The setting is 1941.  German U-boats are routinely sinking American supply ships and the Nazis are overrunning Europe.  Things look grim for the Brits.  Churchill’s (Rory Kinnear) top military advisors are telling him to negotiate a surrender to Hitler, but of course, he knows that is not an option.  So, he gives Colin Gubbins (Cary Elwes) and his aide Ian Fleming (Freddie Fox)—yes, that Ian Fleming—the task of coming up with a plan to cut off supplies to the German U-boats.  Gubbins and Fleming know regular soldiers are not going to be up to the task.  They need people who know how to fight dirty; men who are not gentlemen. 

They turn to Gus March-Phillips (Henry Cavil) who’s available because he’s in jail and he puts together a team of questionable characters to sail down to the Spanish controlled island of Fernando Po to stop a large shipment of vital U-boat supplies.  His team includes Anders Lassen (Alan Ritchson) a violent Swede with a grudge against the Nazis, and Geoffrey Appleyard (Alex Pettyfer), a brilliant tactician.  There is the usual variety of skills on the team, familiar from hundreds of heist and men-on-a-mission movies.  There’s a munitions guy and a guy who can handle boats.

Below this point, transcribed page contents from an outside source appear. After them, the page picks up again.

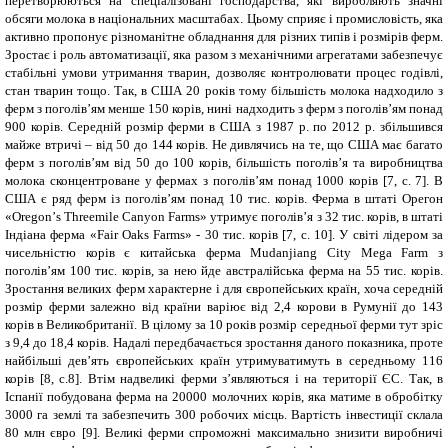
перетворюються на спеціалізовані господарства, які виробляють значні
обсяги молока в національних масштабах. Цьому сприяє і промисловість, яка
активно пропонує різноманітне обладнання для різних типів і розмірів ферм.
Зростає і роль автоматизації, яка разом з механічними агрегатами забезпечує
стабільні умови утримання тварин, дозволяє контролювати процес годівлі,
стан тварин тощо. Так, в США 20 років тому більшість молока надходило з
ферм з поголів’ям менше 150 корів, нині надходить з ферм з поголів’ям понад
900 корів. Середній розмір ферми в США з 1987 р. по 2012 р. збільшився
майже втричі – від 50 до 144 корів. Не дивлячись на те, що США має багато
ферм з поголів’ям від 50 до 100 корів, більшість поголів’я та виробництва
молока сконцентроване у фермах з поголів’ям понад 1000 корів [7, с. 7]. В
США є ряд ферм із поголів’ям понад 10 тис. корів. Ферма в штаті Орегон
«
Oregon
’
s Threemile Canyon Farms
» утримує поголів’я з 32 тис. корів, в штаті
Індіана ферма «
Fair Oaks Farms
» - 30 тис. корів
[
7, с. 10
]
. У світі лідером за
чисельністю корів є китайська ферма
Mudanjiang
City Mega Farm
з
поголів’ям 100 тис. корів, за нею йде австралійська ферма на 55 тис. корів.
Зростання великих ферм характерне і для європейських країн, хоча середній
розмір ферми залежно від країни варіює від 2,4 корови в Румунії до 143
корів в Великобританії. В цілому за 10 років розмір середньої ферми тут зріс
з 9,4 до 18,4 корів. Надалі передбачається зростання даного показника, проте
найбільші дев’ять європейських країн утримуватимуть в середньому 116
корів [8, с.8]. Втім надвеликі ферми з’являються і на території ЄС. Так, в
Іспанії побудована ферма на 20000 молочних корів, яка матиме в обробітку
3000 га землі та забезпечить 300 робочих місць. Вартість інвестиції склала
80 млн євро [9]. Великі ферми спроможні максимально знизити виробничі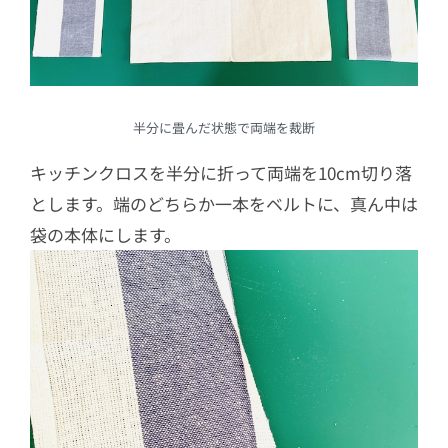
半分に畳んだ状態で両端を裁断
キッチンクロスを半分に折って両端を10cm切り落
とします。端のどちらか一本をベルトに、真ん中は
袋の本体にします。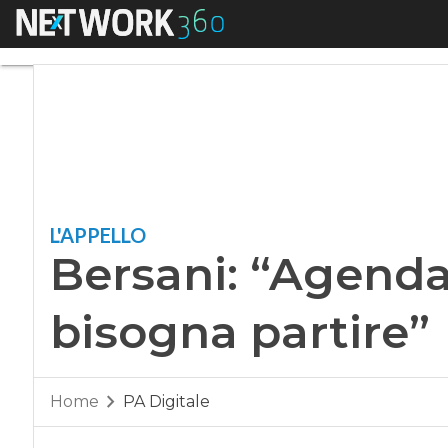
Menu
Bersani: “Agenda di
L'APPELLO
Bersani: “Agenda 
bisogna partire”
Home
PA Digitale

This material, in different hands, could have been made into an epic, given its historical origins.  But Guy Ritchie is known for making comic crime movies with eccentric characters and that’s the approach here.  There isn’t much surprising about the film.  Also, it is light on characterization.  But the acting is sufficient, and the action is spectacular. 

It winds up being a lot of fun.  In the end it is about blowing things up and the indiscriminate slaughter of Nazis.  Just what the world needs right now.

The Ministry of Ungentlemanly Warfare is playing in theaters.